Deep guide · India
Lumpsum calculator — one-time investment growth
Deploy ₹52,10,000 once at 14% a year for 5 years, and this illustration lands near ₹1,00,31,410 — about ₹48,21,410 in growth on top of principal. Weigh that against drip-feeding the same capacity through monthly SIPs when you think about timing risk.
A lumpsum puts every rupee to work from day one — strong when you accept today’s entry level and can stay long; harder when you prefer to average in. The math here uses one annual compounding step for clarity; it is not a scheme document.
What follows: your baseline, tenure and principal grids, return sensitivity, and a SIP contrast. Market-linked funds do not promise the assumed rate.
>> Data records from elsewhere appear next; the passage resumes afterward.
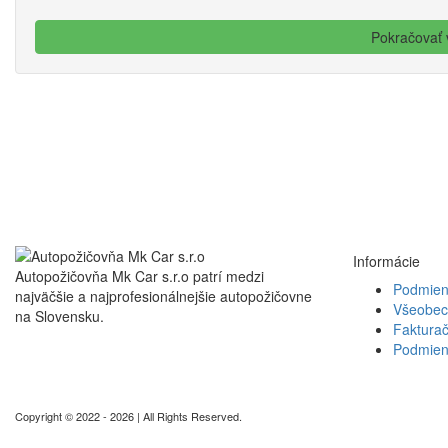
Informácie
Autopožičovňa Mk Car s.r.o patrí medzi
Podmien
najväčšie a najprofesionálnejšie autopožičovne
Všeobec
na Slovensku.
Fakturač
Podmien
Copyright © 2022 - 2026 | All Rights Reserved.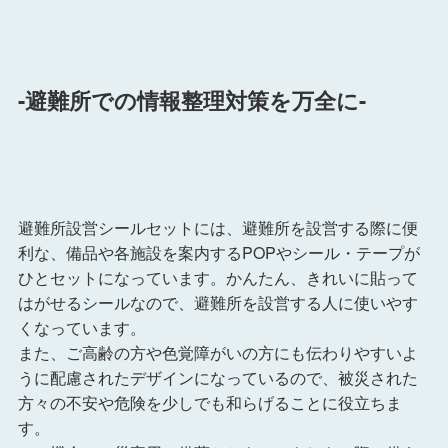
-避難所での情報整理対策を万全に-
避難所設営シールセットには、避難所を設営する際に便
利な、備品や各施設を案内するPOPやシール・テープが
ひとセットになっています。かんたん、きれいに貼って
はがせるシールなので、避難所を設営する人に使いやす
くなっています。
また、ご高齢の方や色覚障がいの方にも伝わりやすいよ
うに配慮されたデザインになっているので、被災された
方々の不安や危険を少しでも和らげることに役立ちま
す。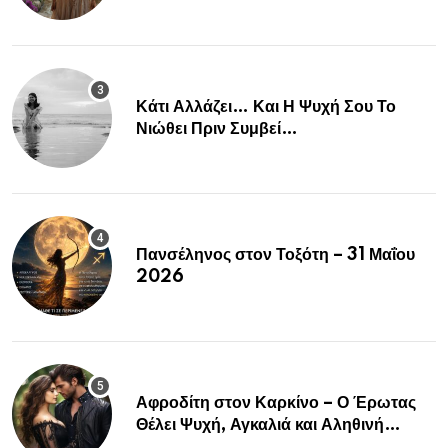
Κρύβουν ΣΟΚ για αυτά τα Ζώδια»
Κάτι Αλλάζει… Και Η Ψυχή Σου Το
Νιώθει Πριν Συμβεί…
Πανσέληνος στον Τοξότη – 31 Μαΐου
2026
Αφροδίτη στον Καρκίνο – Ο Έρωτας
Θέλει Ψυχή, Αγκαλιά και Αληθινή
Σύνδεση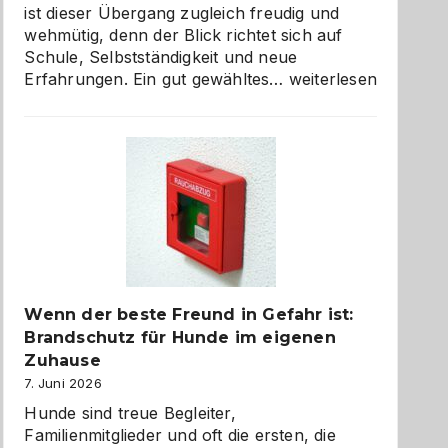
ist dieser Übergang zugleich freudig und
wehmütig, denn der Blick richtet sich auf
Schule, Selbstständigkeit und neue
Abschied
Erfahrungen. Ein gut gewähltes…
weiterlesen
aus
der
Kita
bewusst
und
herzlich
gestalten
Wenn der beste Freund in Gefahr ist:
Brandschutz für Hunde im eigenen
Zuhause
7. Juni 2026
Hunde sind treue Begleiter,
Familienmitglieder und oft die ersten, die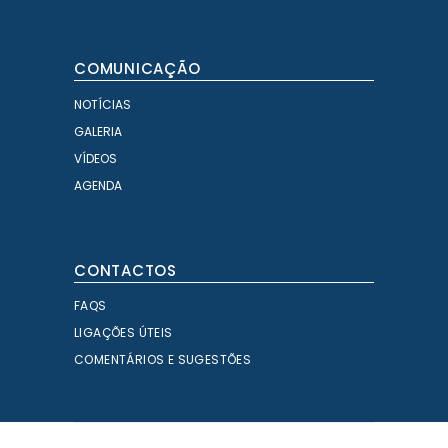
COMUNICAÇÃO
NOTÍCIAS
GALERIA
VÍDEOS
AGENDA
CONTACTOS
FAQS
LIGAÇÕES ÚTEIS
COMENTÁRIOS E SUGESTÕES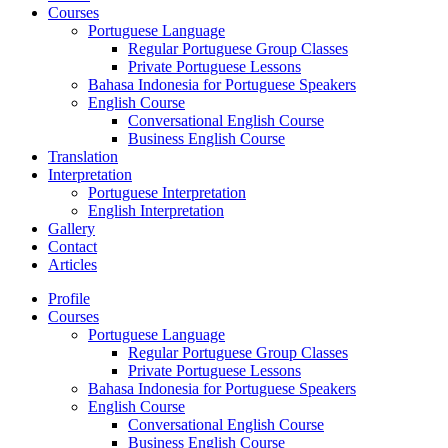
Courses
Portuguese Language
Regular Portuguese Group Classes
Private Portuguese Lessons
Bahasa Indonesia for Portuguese Speakers
English Course
Conversational English Course
Business English Course
Translation
Interpretation
Portuguese Interpretation
English Interpretation
Gallery
Contact
Articles
Profile
Courses
Portuguese Language
Regular Portuguese Group Classes
Private Portuguese Lessons
Bahasa Indonesia for Portuguese Speakers
English Course
Conversational English Course
Business English Course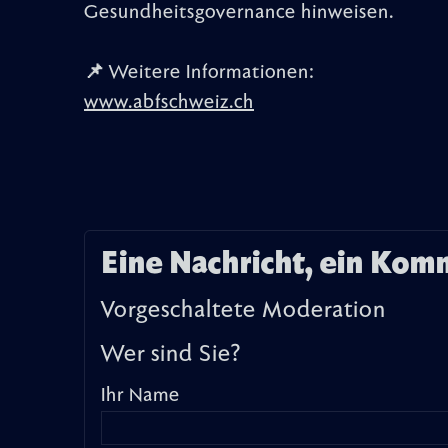
Gesundheitsgovernance hinweisen.
📌 Weitere Informationen:
www.abfschweiz.ch
Eine Nachricht, ein Kom
Vorgeschaltete Moderation
Wer sind Sie?
Ihr Name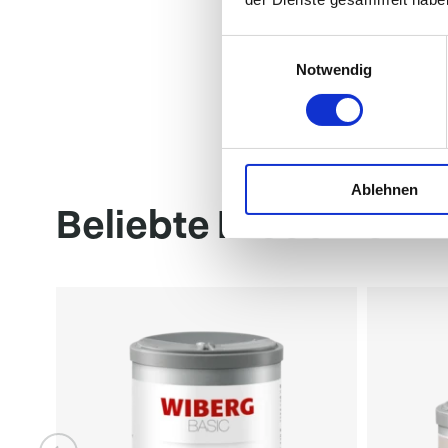
Einwilligungsauswahl
Notwendig
Ablehnen
Beliebte Produkte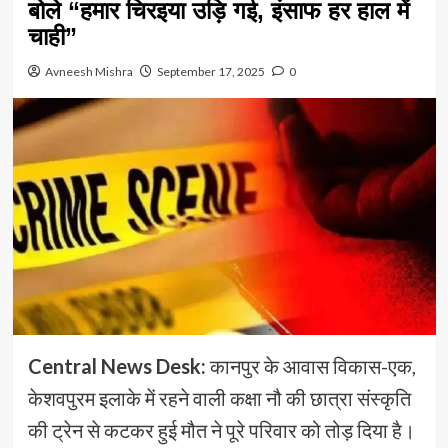
बोले “हमार चिरइया उड़ि गई, इंसाफ हर हाल में
चाही”
Avneesh Mishra
September 17, 2025
0
Central News Desk:
कानपुर के आवास विकास-एक,
केशवपुरम इलाके में रहने वाली कक्षा नौ की छात्रा संस्कृति
की ट्रेन से कटकर हुई मौत ने पूरे परिवार को तोड़ दिया है।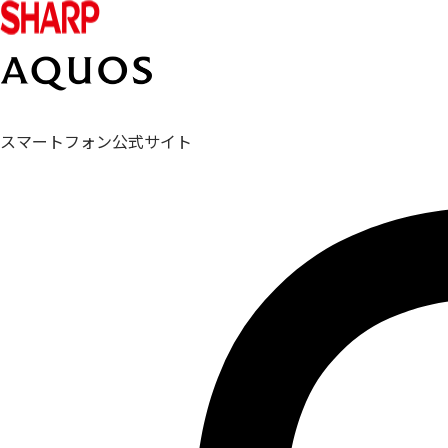
スマートフォン公式サイト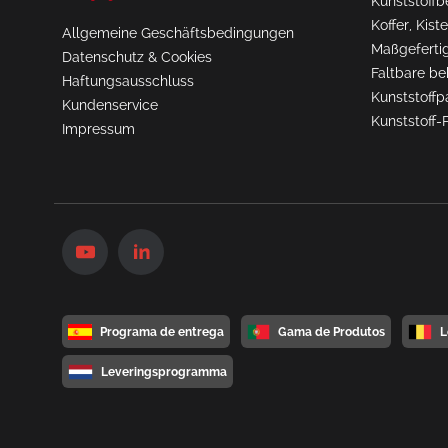
Kunststoffb
Koffer, Kis
Allgemeine Geschäftsbedingungen
Maßgefertig
Datenschutz & Cookies
Faltbare be
Haftungsausschluss
Kunststoffp
Kundenservice
Kunststoff-
Impressum
Programa de entrega
Gama de Produtos
L
Leveringsprogramma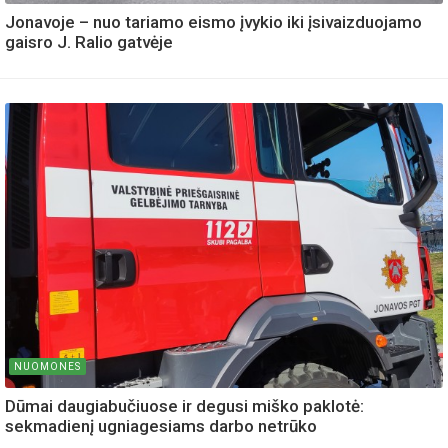
Jonavoje – nuo tariamo eismo įvykio iki įsivaizduojamo
gaisro J. Ralio gatvėje
NUOMONES
Dūmai daugiabučiuose ir degusi miško paklotė:
sekmadienį ugniagesiams darbo netrūko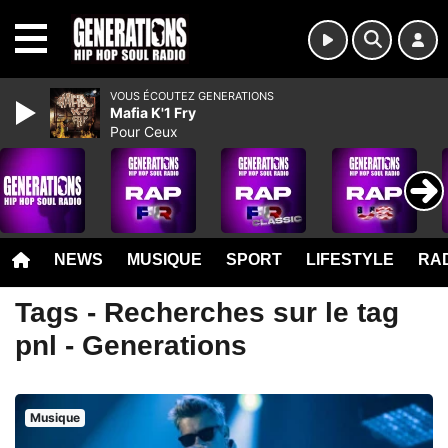
MENU
VOUS ÉCOUTEZ GENERATIONS
Mafia K'1 Fry
Pour Ceux
NEWS
MUSIQUE
SPORT
LIFESTYLE
RAD
Tags - Recherches sur le tag
pnl - Generations
Musique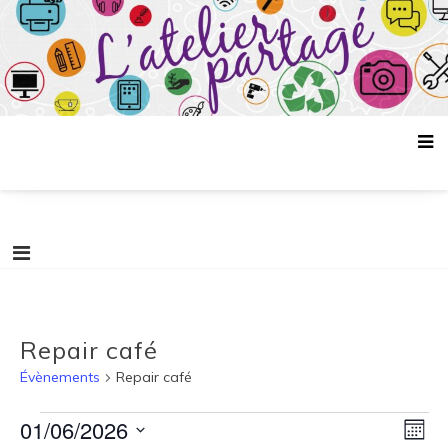
Aller
L'atelier partagé
au
contenu
Repair café
Évènements
Repair café
Évènements
N
N
01/06/2026
M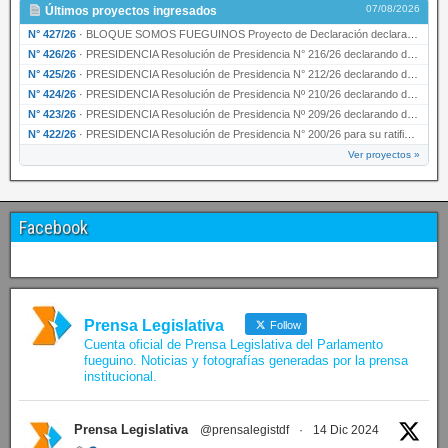
07/08/2026
Últimos proyectos ingresados
N° 427/26
·
BLOQUE SOMOS FUEGUINOS Proyecto de Declaración declarando de interés provincial PRESIDENCI…
N° 426/26
·
PRESIDENCIA Resolución de Presidencia N° 216/26 declarando de interés provincial la labor …
N° 425/26
·
PRESIDENCIA Resolución de Presidencia N° 212/26 declarando de interés provincial el “50° A…
N° 424/26
·
PRESIDENCIA Resolución de Presidencia Nº 210/26 declarando de interés provincial el proyec…
N° 423/26
·
PRESIDENCIA Resolución de Presidencia Nº 209/26 declarando de interés provincial la presen…
N° 422/26
·
PRESIDENCIA Resolución de Presidencia N° 200/26 para su ratificación.
Ver proyectos »
Facebook
Prensa Legislativa
Follow
Cuenta oficial de Prensa Legislativa del Parlamento
fueguino. Noticias y fotografías generadas por la prensa
institucional.
Prensa Legislativa
@prensalegistdf
·
14 Dic 2024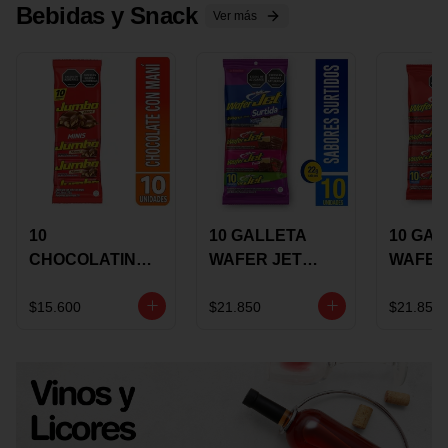
Bebidas y Snack
Ver más
10
10 GALLETA
10 GAL
CHOCOLATINA
WAFER JET
WAFER
JUMBO MANI X
SURTIDA X 22
VAINIL
17 GRS
GRS
GRS
$15.600
$21.850
$21.850
RECUBIERTA
RECUB
CON
CON
CHOCOLATE
CHOCO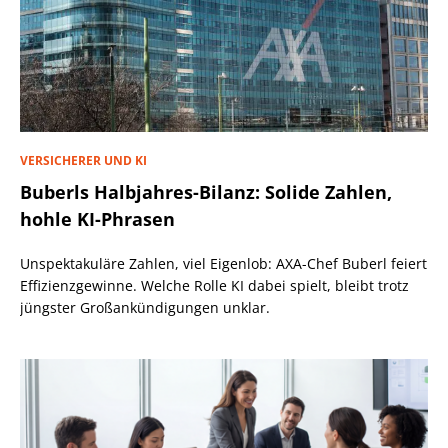
VERSICHERER UND KI
Buberls Halbjahres-Bilanz: Solide Zahlen,
hohle KI-Phrasen
Unspektakuläre Zahlen, viel Eigenlob: AXA-Chef Buberl feiert
Effizienzgewinne. Welche Rolle KI dabei spielt, bleibt trotz
jüngster Großankündigungen unklar.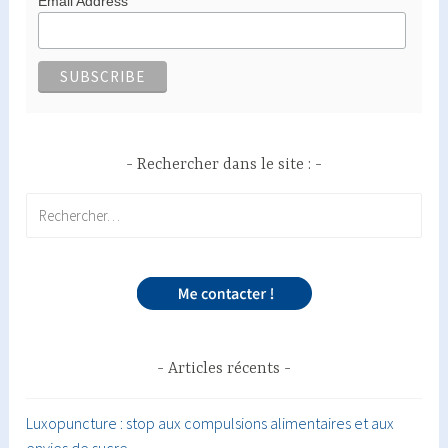
Email Address
Rechercher dans le site :
Rechercher :
Articles récents
Luxopuncture : stop aux compulsions alimentaires et aux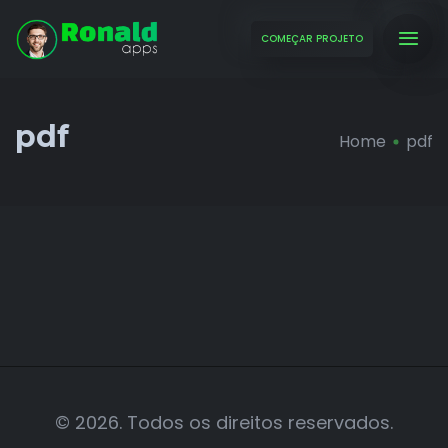
COMEÇAR PROJETO
pdf
Home
pdf
© 2026. Todos os direitos reservados.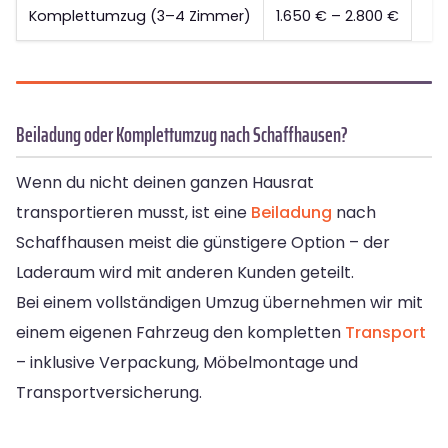
Komplettumzug (3–4 Zimmer)
1.650 € – 2.800 €
Beiladung oder Komplettumzug nach Schaffhausen?
Wenn du nicht deinen ganzen Hausrat
transportieren musst, ist eine
Beiladung
nach
Schaffhausen meist die günstigere Option – der
Laderaum wird mit anderen Kunden geteilt.
Bei einem vollständigen Umzug übernehmen wir mit
einem eigenen Fahrzeug den kompletten
Transport
– inklusive Verpackung, Möbelmontage und
Transportversicherung.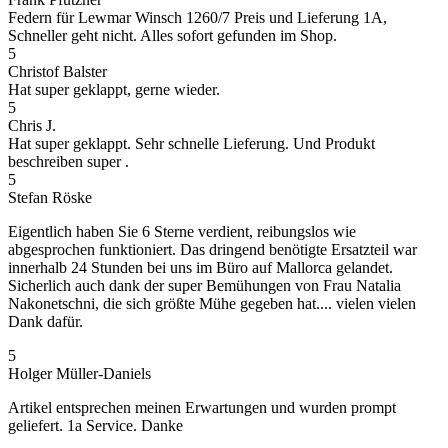
Federn für Lewmar Winsch 1260/7 Preis und Lieferung 1A,
Schneller geht nicht. Alles sofort gefunden im Shop.
5
Christof Balster
Hat super geklappt, gerne wieder.
5
Chris J.
Hat super geklappt. Sehr schnelle Lieferung. Und Produkt
beschreiben super .
5
Stefan Röske
Eigentlich haben Sie 6 Sterne verdient, reibungslos wie
abgesprochen funktioniert. Das dringend benötigte Ersatzteil war
innerhalb 24 Stunden bei uns im Büro auf Mallorca gelandet.
Sicherlich auch dank der super Bemühungen von Frau Natalia
Nakonetschni, die sich größte Mühe gegeben hat.... vielen vielen
Dank dafür.
5
Holger Müller-Daniels
Artikel entsprechen meinen Erwartungen und wurden prompt
geliefert. 1a Service. Danke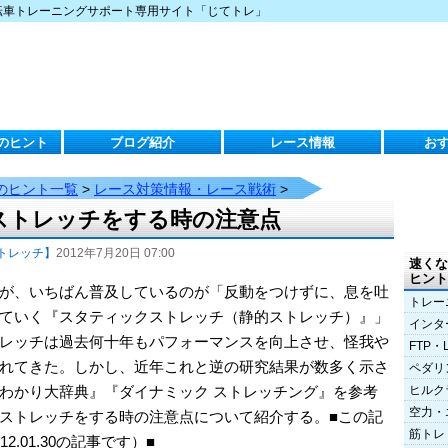
転車トレーニングサポート専用サイト「じてトレ」
のヒント
ブログ紹介
レース情報
お
のヒント一覧
>
レース対策情報・レース戦術
>
ストレッチをする時の注意点
トレッチ】
2012年7月20日 07:00
速くな
ヒント
が、いちばん普及しているのが「反動をつけずに、息を吐
トレー
ていく『スタティックストレッチ（静的ストレッチ）』」
インタ
レッチは過去何十年もパフォーマンスを向上させ、怪我や
FTP・
れてきた。しかし、近年これと逆の研究結果が数多く示さ
ペダリ
わかり大辞典』『ダイナミック ストレッチング』を参考
ヒルク
空力・
ストレッチをする時の注意点について紹介する。■この記
筋トレ
.01.30の記事です）■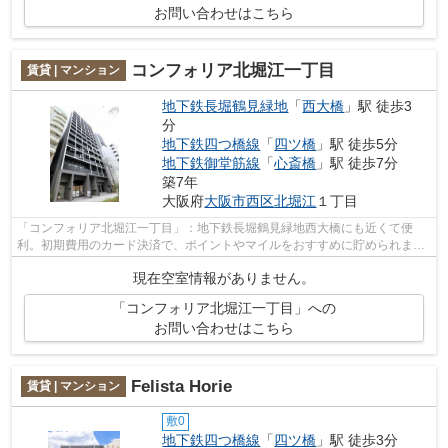
お問い合わせはこちら
コンフォリア北堀江一丁目
賃貸 | マンション
地下鉄長堀鶴見緑地
「
西大橋
」駅 徒歩3
分
地下鉄四つ橋線
「
四ツ橋
」駅 徒歩5分
地下鉄御堂筋線
「
心斎橋
」駅 徒歩7分
築7年
大阪府
大阪市西区
北堀江
１丁目
「コンフォリア北堀江一丁目」：地下鉄長堀鶴見緑地西大橋にも近くて便
利。初期費用のカード決済で、ポイントやマイルをおすすめに貯められま
す。こだわり派の方も満足度の高いデザイ...
現在空室情報がありません。
「コンフォリア北堀江一丁目」への
お問い合わせはこちら
Felista Horie
賃貸 | マンション
敷0
地下鉄四つ橋線
「
四ツ橋
」駅 徒歩3分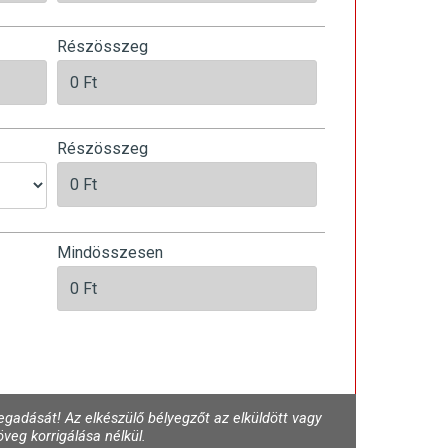
Részösszeg
Részösszeg
Mindösszesen
gadását! Az elkészülő bélyegzőt az elküldött vagy
veg korrigálása nélkül.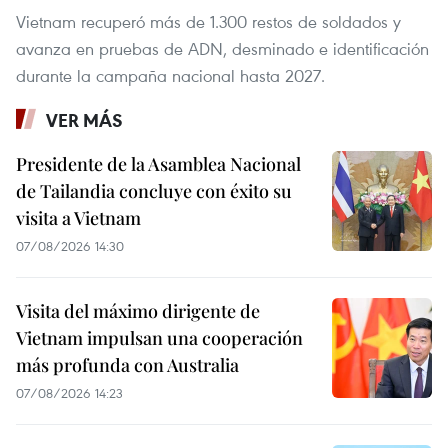
Vietnam recuperó más de 1.300 restos de soldados y
avanza en pruebas de ADN, desminado e identificación
durante la campaña nacional hasta 2027.
VER MÁS
Presidente de la Asamblea Nacional
de Tailandia concluye con éxito su
visita a Vietnam
07/08/2026 14:30
Visita del máximo dirigente de
Vietnam impulsan una cooperación
más profunda con Australia
07/08/2026 14:23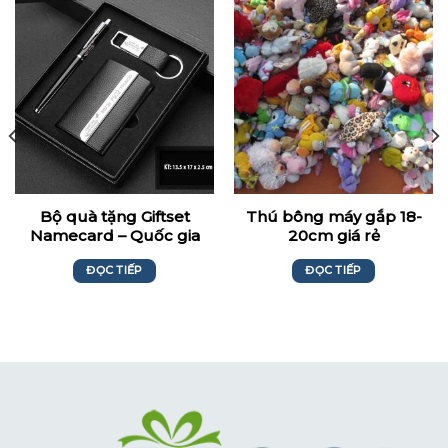
Bộ quà tặng Giftset
Thú bông máy gắp 18-
Namecard – Quốc gia
20cm giá rẻ
khởi nghiệp GS297
ĐỌC TIẾP
ĐỌC TIẾP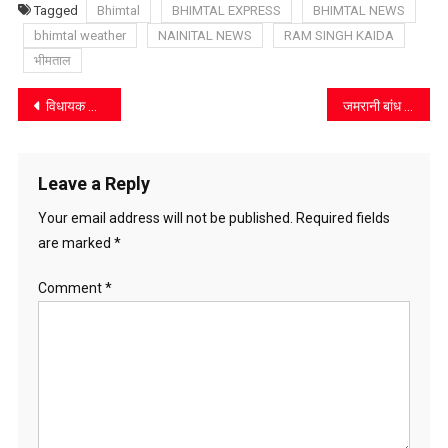
Tagged
Bhimtal
BHIMTAL EXPRESS
BHIMTAL NEWS
bhimtal weather
NAINITAL NEWS
RAM SINGH KAIDA
भीमताल
Post
विधायक कैड़ा ने की ओलावृष्टि से प्रभावित किसानों के लिए मुआवजे की मांग
जमरानी बांध प्रभावित ग्रामीणों ने सौंपा मांग पत्र, डंपिंग जोन चयन पर जताई आपत्ति
navigation
Leave a Reply
Your email address will not be published.
Required fields
are marked
*
Comment
*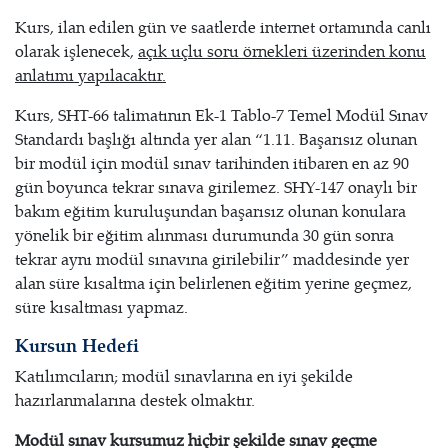
Kurs, ilan edilen gün ve saatlerde internet ortamında canlı
olarak işlenecek,
açık uçlu soru örnekleri üzerinden konu
anlatımı yapılacaktır.
Kurs, SHT-66 talimatının Ek-1 Tablo-7 Temel Modül Sınav
Standardı başlığı altında yer alan “1.11. Başarısız olunan
bir modül için modül sınav tarihinden itibaren en az 90
gün boyunca tekrar sınava girilemez. SHY-147 onaylı bir
bakım eğitim kuruluşundan başarısız olunan konulara
yönelik bir eğitim alınması durumunda 30 gün sonra
tekrar aynı modül sınavına girilebilir” maddesinde yer
alan süre kısaltma için belirlenen eğitim yerine geçmez,
süre kısaltması yapmaz.
Kursun Hedefi
Katılımcıların; modül sınavlarına en iyi şekilde
hazırlanmalarına destek olmaktır.
Modül sınav kursumuz hiçbir şekilde sınav geçme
How this lumpsum growth model works
We apply the stated annual return once per year to the running balance — a simple compounding loop that separates principal, accumulated interest, and maturity. Real mutual funds mark to market daily; this model smooths returns into one annual step so you can compare scenarios quickly.
Calculation breakdown
- Principal: ₹52,10,000
- Estimated interest: ₹48,21,410
- Estimated maturity: ₹1,00,31,410
Scenario comparison
Different tenures
| Years | Interest | Maturity |
|---|---|---|
| 5 | ₹48,21,410 | ₹1,00,31,410 |
| 10 | ₹1,41,04,623 | ₹1,93,14,623 |
| 15 | ₹3,19,78,657 | ₹3,71,88,657 |
| 20 | ₹6,63,93,582 | ₹7,16,03,582 |
Different principal amounts (±15–25%)
| Scenario | Principal | Interest | Maturity |
|---|---|---|---|
| -25% vs base | ₹39,07,500 | ₹36,16,057 | ₹75,23,557 |
| -15% vs base | ₹44,28,500 | ₹40,98,198 | ₹85,26,698 |
| 15% vs base | ₹59,91,500 | ₹55,44,621 | ₹1,15,36,121 |
| 25% vs base | ₹65,12,500 | ₹60,26,762 | ₹1,25,39,262 |
Different return assumptions (same P and tenure)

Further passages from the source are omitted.